Great progress ires been made in the manufacture of dynamic random access memory (DRAM) using high density integrated circuit technology. The industry has progressed from DRAMs of 16 Kbits capacity to DRAMs of up to 64 Mbits capacity.
A memory cell for each bit to be stored by the semiconductor DRAM typically consists of a storage capacitor and an access transistor. Either the source or drain of the transistor is connected to one terminal of the capacitor. The other side of the transistor and the transistor gate electrode are connected to external connection lines called a bit line and a word line, respectively. The other terminal of the capacitor is connected to a reference voltage. Thus, the formation of a DRAM memory cell comprises the formation of a transistor, a capacitor and contacts to external circuits. The capacitor type that is most typically used in DRAM memory cells are planar capacitors, which are relatively simple to manufacture.
However, in order to achieve high performance (i.e. high density), memory cells in DRAM technology must be scaled down to the submicrometer range. Thus, as the capacity of DRAMs has increased, the size of the memory cells must steadily decrease. For very small memory cells, planar capacitors become very difficult to use reliably. Specifically, as the size of the capacitor decreases, the capacitance of the capacitor also decreases. Similarly, the size of the charge capable of being stored by the capacitor decreases. This results in the capacitor being very susceptible to .alpha. particle interference. Additionally, as the capacitance decreases, the charge held by storage capacitor must be refreshed often.

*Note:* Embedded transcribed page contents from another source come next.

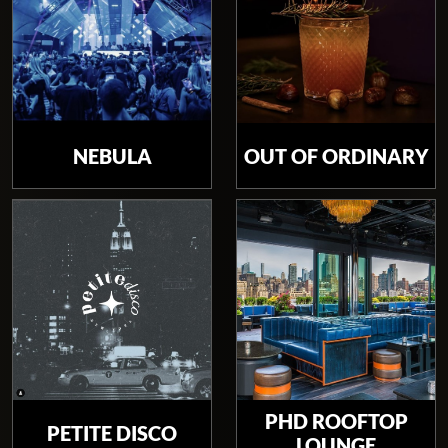
NEBULA
OUT OF ORDINARY
PHD ROOFTOP
PETITE DISCO
LOUNGE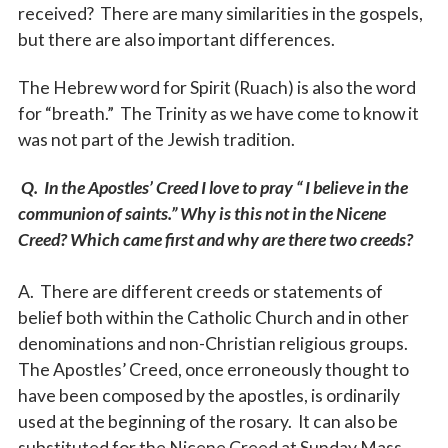
received? There are many similarities in the gospels,
but there are also important differences.
The Hebrew word for Spirit (Ruach) is also the word
for “breath.” The Trinity as we have come to know it
was not part of the Jewish tradition.
Q. In the Apostles’ Creed I love to pray “ I believe in the
communion of saints.” Why is this not in the Nicene
Creed? Which came first and why are there two creeds?
A. There are different creeds or statements of
belief both within the Catholic Church and in other
denominations and non-Christian religious groups.
The Apostles’ Creed, once erroneously thought to
have been composed by the apostles, is ordinarily
used at the beginning of the rosary. It can also be
substituted for the Nicene Creed at Sunday Mass.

Prior art approaches to overcoming these problems have resulted in the development of the trench capacitor (see for example U.S. Pat. No. 5,374,580) and the stacked capacitor. The trench capacitor has the well-known problem of "gated diode leakage," which is the leakage of current resulting in the trench capacitor failing to hold a charge. The stacked capacitor has the disadvantage of high manufacturing complexity.
Another way to increase the capacitance per unit area is to etch a groove in the capacitor terminal, thus increasing the area of the capacitor. See, for example, U.S. Pat. No. 4,225,945 and U.S. Pat. No. 5,374,580. Reducing the thickness of the dielectric also can improve the capacitance of the capacitor, but this approach is limited because of yield and reliability problems.